(Source data)

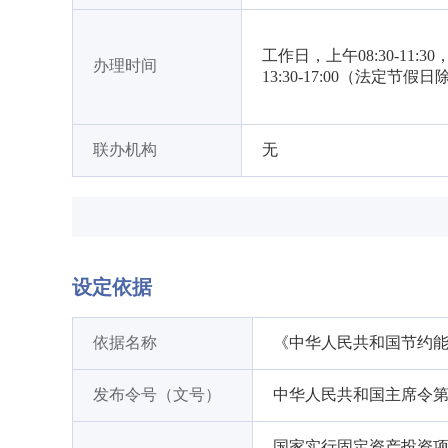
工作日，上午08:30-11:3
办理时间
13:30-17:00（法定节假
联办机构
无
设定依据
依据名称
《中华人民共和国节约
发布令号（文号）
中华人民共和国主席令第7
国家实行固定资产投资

(YOUR ASSIGNMENT): Output only the lines from the one that contains "13:30-17:00（法定节假" through the last line of the data above, each restated exactly.

(YOUR SOLUTION):
13:30-17:00（法定节假
联办机构
无
设定依据
依据名称
《中华人民共和国节约
发布令号（文号）
中华人民共和国主席令第7
国家实行固定资产投资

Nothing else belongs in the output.